Os adornos que produz falam muito sobre sua personalidade: colorida, carismática, singular, generosa. “Eu fico morrendo de vergonha porque isso que faço é apenas o meu trabalho na polícia”, diz, com razão. Talvez seja a composição policromática do seu visual: cabelos em semitons de rubro, do vermelho-sangue ao bordeaux profundo, maquiagem caprichada, esmaltes vivos, roupas coordenadas por cores sólidas. Talvez seja o contraponto de forma e função: a gentileza exterior em contraposição à firmeza interior. Tudo, em Gleide Ângelo, atrai o olhar.
As lembranças mais felizes da infância de Gleide Ângelo vão dos 7 aos 13 anos, quando, ao lado dos irmãos , Gabriel e Gerson, fazia parte do time de natação do Sport. Treinava sem parar, às vezes às 5 da manhã, mas não era, propriamente, o esporte que a atraía, mas a convivência com os amigos que fazia no Parque Aquático do clube, jogando totó e sinuca depois dos treinos, comendo “batata à francesa”, como chamavam as fritas na época.
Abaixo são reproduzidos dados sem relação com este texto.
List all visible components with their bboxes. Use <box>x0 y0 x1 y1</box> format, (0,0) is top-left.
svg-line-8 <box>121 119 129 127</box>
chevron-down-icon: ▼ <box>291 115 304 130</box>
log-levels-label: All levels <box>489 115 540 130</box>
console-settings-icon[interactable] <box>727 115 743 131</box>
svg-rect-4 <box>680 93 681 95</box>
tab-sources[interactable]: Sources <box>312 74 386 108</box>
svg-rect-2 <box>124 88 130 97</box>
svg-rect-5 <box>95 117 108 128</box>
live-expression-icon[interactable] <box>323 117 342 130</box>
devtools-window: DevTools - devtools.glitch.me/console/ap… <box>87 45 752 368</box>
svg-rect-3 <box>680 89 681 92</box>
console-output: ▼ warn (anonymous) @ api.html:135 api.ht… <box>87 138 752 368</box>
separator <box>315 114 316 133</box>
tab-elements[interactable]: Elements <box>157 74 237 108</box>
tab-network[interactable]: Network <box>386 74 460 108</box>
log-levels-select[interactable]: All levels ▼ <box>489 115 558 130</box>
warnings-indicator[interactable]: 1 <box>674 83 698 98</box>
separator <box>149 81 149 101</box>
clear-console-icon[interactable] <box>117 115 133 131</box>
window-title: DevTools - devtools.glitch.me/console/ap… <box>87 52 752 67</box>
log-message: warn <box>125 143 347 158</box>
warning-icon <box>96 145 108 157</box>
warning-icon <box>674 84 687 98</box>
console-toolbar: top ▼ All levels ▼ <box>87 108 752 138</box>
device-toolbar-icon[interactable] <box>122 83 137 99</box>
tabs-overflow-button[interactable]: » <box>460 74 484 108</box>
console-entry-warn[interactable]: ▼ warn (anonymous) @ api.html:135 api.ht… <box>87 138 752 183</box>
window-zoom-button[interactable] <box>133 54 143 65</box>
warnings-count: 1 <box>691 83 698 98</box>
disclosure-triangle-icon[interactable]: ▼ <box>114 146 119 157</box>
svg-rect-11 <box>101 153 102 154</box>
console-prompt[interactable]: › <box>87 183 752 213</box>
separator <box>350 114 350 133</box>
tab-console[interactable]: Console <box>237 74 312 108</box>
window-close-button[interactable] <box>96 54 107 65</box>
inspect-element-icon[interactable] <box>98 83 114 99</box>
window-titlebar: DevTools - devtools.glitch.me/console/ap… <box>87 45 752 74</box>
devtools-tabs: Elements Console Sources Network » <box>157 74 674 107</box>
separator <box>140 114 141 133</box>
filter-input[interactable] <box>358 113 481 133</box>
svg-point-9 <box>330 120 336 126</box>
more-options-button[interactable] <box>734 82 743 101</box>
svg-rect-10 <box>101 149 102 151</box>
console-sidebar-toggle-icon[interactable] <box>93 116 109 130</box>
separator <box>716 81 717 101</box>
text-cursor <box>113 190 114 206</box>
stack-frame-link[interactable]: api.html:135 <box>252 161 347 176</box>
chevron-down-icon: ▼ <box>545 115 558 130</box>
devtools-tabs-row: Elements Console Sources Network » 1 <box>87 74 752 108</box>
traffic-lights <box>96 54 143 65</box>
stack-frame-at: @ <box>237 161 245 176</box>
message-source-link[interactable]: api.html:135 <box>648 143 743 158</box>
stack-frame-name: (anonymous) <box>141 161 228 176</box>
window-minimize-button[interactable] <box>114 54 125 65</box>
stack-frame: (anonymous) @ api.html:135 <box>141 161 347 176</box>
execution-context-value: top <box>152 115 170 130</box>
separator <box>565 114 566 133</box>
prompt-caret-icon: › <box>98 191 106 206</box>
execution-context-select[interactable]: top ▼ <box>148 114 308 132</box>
Até hoje o sabor está impresso na memória, nunca mais provou outras iguais. A entrada na adolescência foi marcada pela morte da mãe, Isabel, aos 39 anos, de câncer de mama.
Foi um período cinza compensado pelas cores que, já então, escolhia para as roupas. O pai, Dimas, falecido há seis anos, aos 80 anos, trabalhava demais, entre Recife e Maceió, e os órfãos tiveram que aprender a se virar bem cedo. “Ele dava dinheiro para a gente se vestir. Meus irmãos investiam tudo em tênis de marca, eu dividia o dinheiro em itens bem baratinhos, mas que pudessem combinar de várias formas. Comprava um par de tênis branco e vários cadarços coloridos”, lembra.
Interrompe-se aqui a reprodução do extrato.